2. The second tip is to proof-read. There weren’t many typos in the entries – but they do act as an alarm signal. If a writer hasn’t checked their work carefully for obvious errors, how much energy have they invested in making the piece as strong as it could be? There were a lot of sentences that could have been tighter, stronger or simply shorter, and phrases that didn’t need to feel quite so awkward. More frustratingly for a reader, there were pieces that might have been real contenders if their authors had given them one final cold-eyed edit.
3. My third tip would be ‘don’t over-write’. Good prose should be effortless to digest. Larding sentences with qualifying adjectives, metaphors, and similes is no substitute for telling good stories or creating living, breathing three dimensional characters. Several pieces tried rather too hard to impress with florid, overblown language.
4. The fourth suggestion is a lesson I was offered by a Creative Non Fiction tutor while I was studying for my MA, and might be hard for some writers to read. “Just because it really happened and it means a lot to you doesn’t mean a reader is necessarily going to care.” That sounds harsh, but it’s your responsibility as a writer is to make the moment, emotion, or event that you’re writing about matter to the reader. Your job is not so much to be honest as it is to be compelling. ‘True’ and ‘interesting’ are not synonyms. For lit mag editors, the telling matters as much as – perhaps even more than - the tale. Even autobiography isn’t all about ‘me’.
5. My fifth point is related. Large numbers of writers are drawn to write about similar experiences, mostly what we might call 'life's big moments'. The percentage of entries that centred on the loss of a loved one was very noticeable. Readers and editors aren’t predisposed to being unsympathetic, but they are charged with identifying the most compelling pieces of writing. Bear in mind that if you’re writing about the most common human experiences, your work will be amongst fierce and plentiful competition.

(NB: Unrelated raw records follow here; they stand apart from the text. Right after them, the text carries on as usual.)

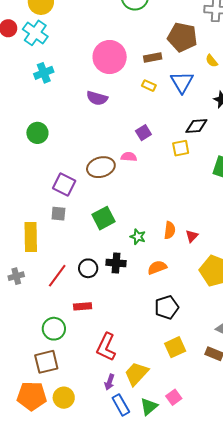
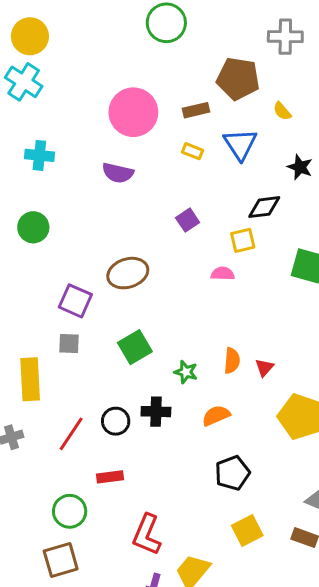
cyan cross: (44, 73) -> (39, 155), moved, turned 30
pink semicircle: (129, 157) -> (223, 274), moved

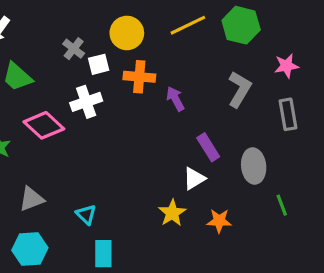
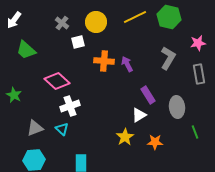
gray cross: (74, 49) -> (62, 23), moved
orange cross: (139, 77) -> (104, 61), moved
white cross: (86, 102) -> (70, 106), moved
pink diamond: (44, 125) -> (57, 81), moved
cyan triangle: (86, 215) -> (62, 129), moved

6. A further tip, and a point that separated the best writing from the rest among the entries: the finest writing had an inescapable sense and grasp of narrative voice. These pieces were told by believable, complicated, nuanced human beings whose emotions and motivations were never entirely simple. Simply put, these characters had character. You don’t have to like a narrator to enjoy a story, but it helps if you don’t want to smother them.
7. Something else the best writing here shared was a willingness to leave space for the reader to do some of the work. When writers fail to trust their readers, they make their points too firmly or signpost plot developments too clearly. Alfred Hitchcock was right that suspense and surprise are different things, but foreshadow your plot too heavily your reader experiences neither.
8. And I think there’s a question many writers don’t ask themselves while they draft and polish. It might be the best it could be, but…. Is it a story? Does anything really happen? Does an opinion, a view, a relationship, an outcome – actually change? Is the reader, the narrator or both - enlightened about anything? Even the briefest flash fiction needs to be something more than a well-turned paragraph. Hint at the story beyond the frame. And pay attention to endings. There were a few pieces that just stopped. Some left me scrolling on, assuming there was something over the page. The ending is the pay off for the reader, who has invested their time and attention. Stories that simply stop are the equivalent of abandoned cars that ran out of petrol a frustrating mile short of their destination, usually because the driver didn’t plan the journey.
Huge thanks to Dave for taking the time to write this - in a couple of week's time we'll be taking a look at Roberta's thoughts on their Phare reading experience.